Superman is unable to defeat the infinitely regenerating General, so he teleports him to an asteroid, where Eiling is condemned to silence for eternity. This plan wasn't exactly foolproof, as Lex Luthor rescued the General a few issues later.
4.) Alpha the Ultimate Mutant makes Magneto poop his pants
Back before anyone gave a fig about the X-Men, Magneto built himself his very own synthetic super-being known as Alpha. Magneto's creation eventually realizes that his master is evil, so he turns on the Brotherhood and transforms them into infants. Babality!
3.) The Scourge shoots up the Bar With No Name
In the 1980s, Marvel Comics decided to clean out their rogues gallery using a vigilante known as the Scourge of the Underworld. Scourge murdered tons of D-List supervillains, and his most famous hit went down at "the Bar with No Name," a supervillain watering hole where the baddies had organized an anti-Scourge meeting. Scourge disguised himself as the bartender and blew away 18 criminals.
2.) Almost everything the Spectre's ever done
Back in the day, the Spectre was your go-to man for creative slayings. This supernatural Spirit of Vengeance loved cruel and (especially) unusual punishments tailored to each individual evil-doer. For example, he turned an evil mannequin maker into one of his own murderous creations...
...made a giant duck eat one thug and tossed his delinquent pals into space...
...and turned the photon-firing malefactor Dr. Light into a giant candle.
1.) More or less every Fletcher Hanks comic
Golden Age comic creator Fletcher Hanks was a strange guy with a strange shtick. In almost every single of his comics, omniscient superhumans like Stardust the Super-Wizard and Fantomah the Mystery Woman of the Jungle would torture the ever-loving shit out of criminals. 70 years later, no comic creator has matched Hanks' level of sadistic exquisiteness.

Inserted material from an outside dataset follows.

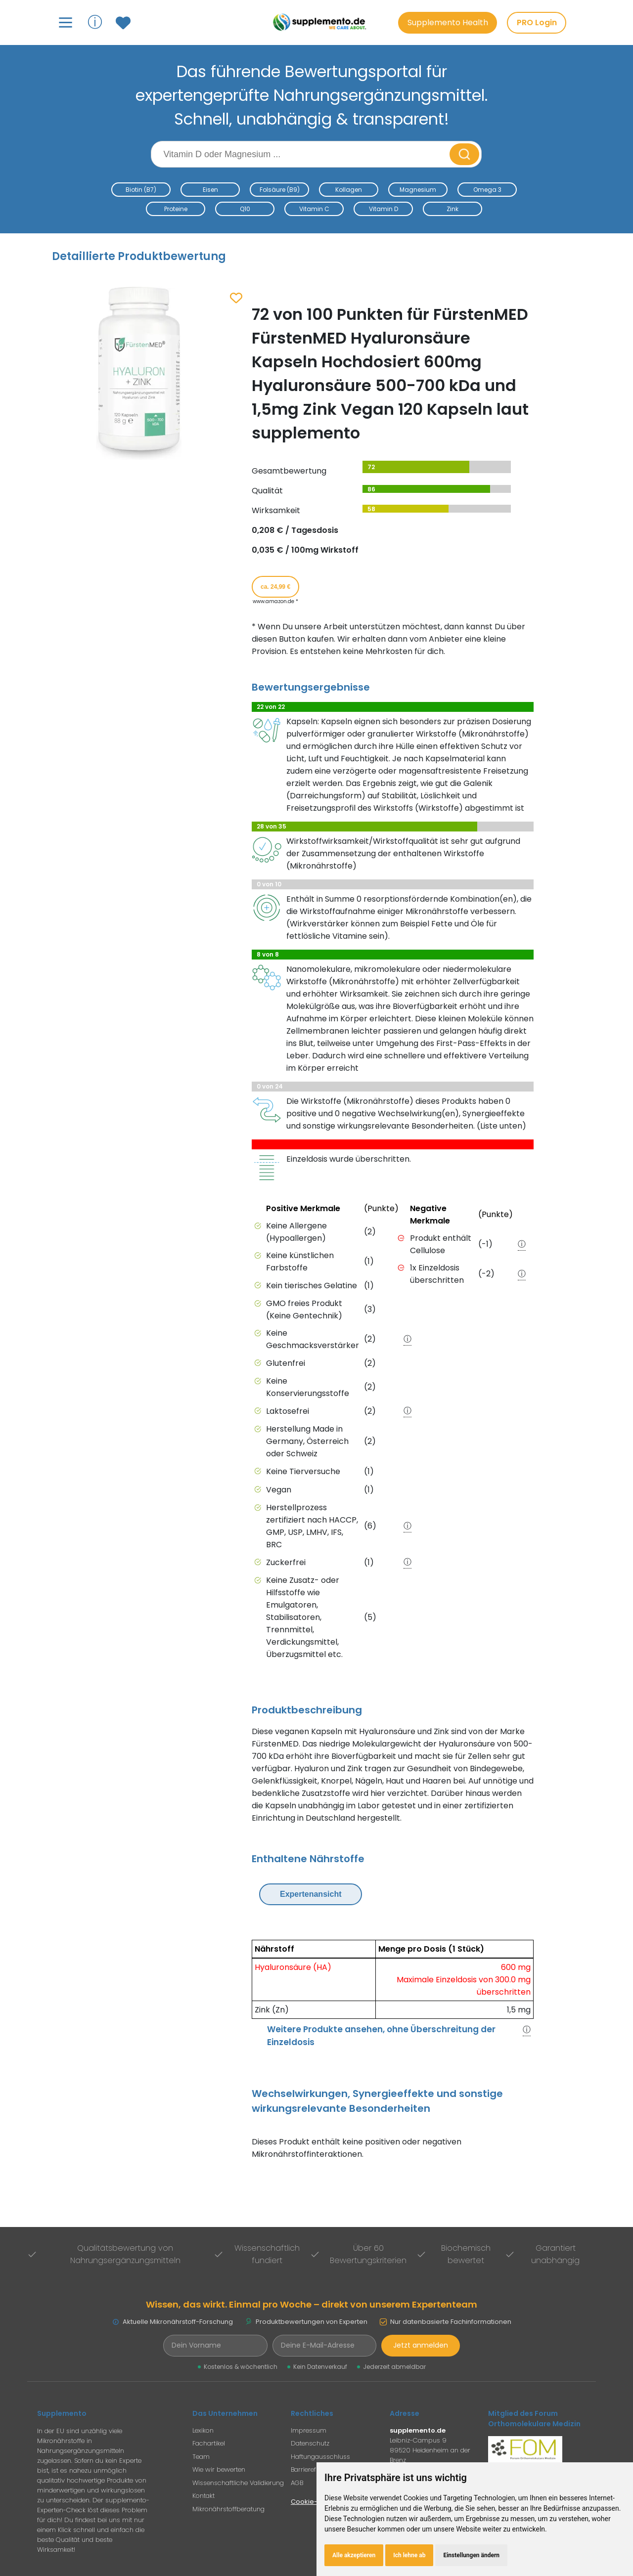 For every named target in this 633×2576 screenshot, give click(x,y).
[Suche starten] (464, 154)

Check out this scene from Jungle Comics #7. First, Fantomah combines a group of slavers into one man (?) and deposits them in a monster civilization...
...then the aggregate man tries to escape and is bitten by cobras...
...and finally Fantomah suspends his/their corpse in the air for no explainable reason. One of these days I'm going to do a Top 10 of the best Fletcher Hanks' bad guy deaths, but I would require a solid year to mull over the order.